REQUIRED ACTION: Only one stretch of the records below is wanted: the lines from the one holding "menyambut Pilkada Serentak, sehingga" through the one holding "BERITA TERKAIT". Return it exactly, both ends included.

(Stored data entries)
════
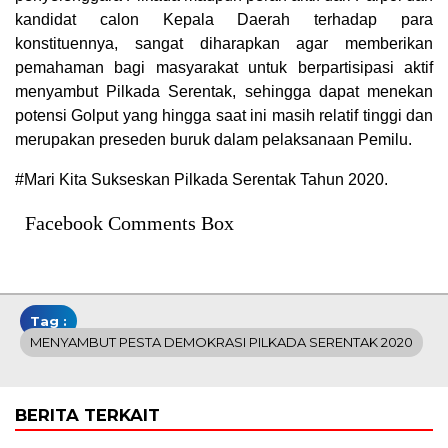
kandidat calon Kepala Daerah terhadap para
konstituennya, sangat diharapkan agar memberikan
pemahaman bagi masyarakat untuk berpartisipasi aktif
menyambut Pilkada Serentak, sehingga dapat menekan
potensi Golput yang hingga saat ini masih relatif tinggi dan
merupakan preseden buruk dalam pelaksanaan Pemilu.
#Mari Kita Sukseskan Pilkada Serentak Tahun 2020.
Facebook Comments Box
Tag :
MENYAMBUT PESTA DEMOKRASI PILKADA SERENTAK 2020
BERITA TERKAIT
════
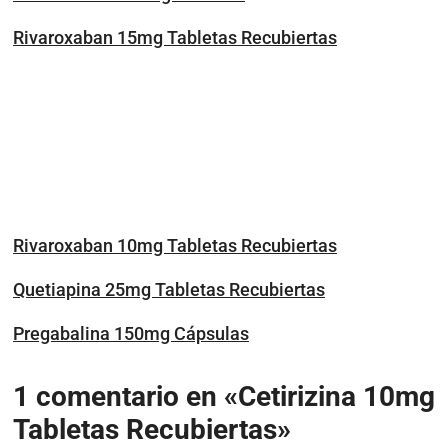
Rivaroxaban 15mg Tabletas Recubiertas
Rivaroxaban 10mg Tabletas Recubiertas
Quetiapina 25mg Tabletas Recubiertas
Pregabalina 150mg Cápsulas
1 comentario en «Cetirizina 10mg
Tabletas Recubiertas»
════
SOLUTION FOR THIS EXERCISE:
menyambut Pilkada Serentak, sehingga dapat menekan
potensi Golput yang hingga saat ini masih relatif tinggi dan
merupakan preseden buruk dalam pelaksanaan Pemilu.
#Mari Kita Sukseskan Pilkada Serentak Tahun 2020.
Facebook Comments Box
Tag :
MENYAMBUT PESTA DEMOKRASI PILKADA SERENTAK 2020
BERITA TERKAIT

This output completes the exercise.